Шрифт:
Интервал:
Закладка:
Я ревновал её к уединению, к тропинкам, по которым она ходила без меня, к книгам, которые брала с собой и читала, как будто меня не было. Теперь я уже умел смеяться над своим избытком требовательности и тираническим страхом: я начинал понимать, что даже смыслу нашей жизни надо давать право время от времени покидать нас или даже немного изменять нам с одиночеством, горизонтом и этими высокими цветами, названия которых я не знаю и которые теряют свои белые головки при малейшем дуновении ветра. Когда она вот так покидала меня, чтобы «искать себя» (ей случалось за один день переходить от Школы искусства в Париже к занятиям биологией в Англии), я чувствовал себя изгнанным из её жизни за незначительность. Тем не менее я начинал приходить к мысли, что недостаточно просто любить, надо уметь любить, и вспоминал совет дяди Амбруаза крепко держаться за конец бечёвки, чтобы помешать воздушному змею затеряться «в поисках неба». Я мечтал о слишком высоком и слишком далёком. Мне надо было смириться с мыслью, что я — только моя собственная жизнь, а не жизнь Лилы. Никогда ещё понятие свободы не казалось мне таким суровым, требовательным и трудным. Я слишком хорошо знал историю Флери, «жертв обязательного народного образования», как говорил дядя, чтобы не признать тот факт, что свобода во все времена требовала жертв, но мне никогда не приходило на ум, что любовь к женщине может быть также постижением свободы.

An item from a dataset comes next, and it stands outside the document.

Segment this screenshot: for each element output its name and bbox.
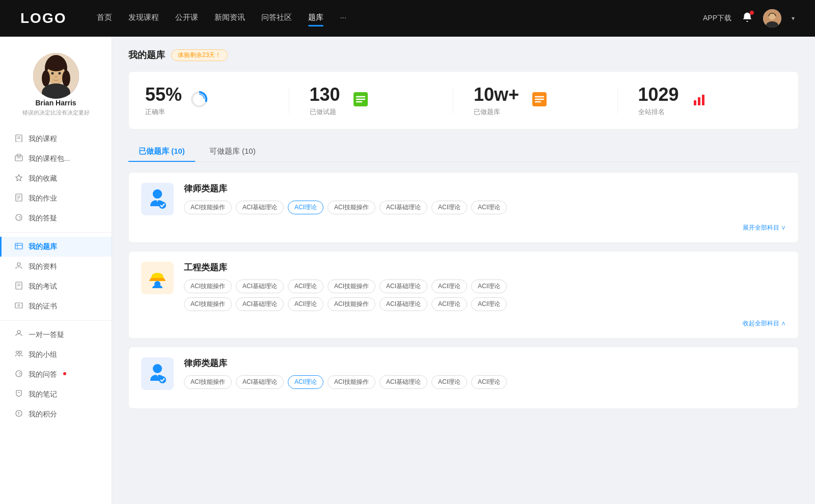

Я взялся за это постижение храбро и прилежно: я больше не ходил в лес в поисках Лилы и, когда её отсутствие затягивалось, боролся против охватывавшего меня чувства незначительности и небытия, почти забавляясь, когда казался себе «всё меньше и меньше», затем, чтобы посмеяться, шёл посмотреть на себя в зеркало, чтобы удостовериться, что не стал карликом.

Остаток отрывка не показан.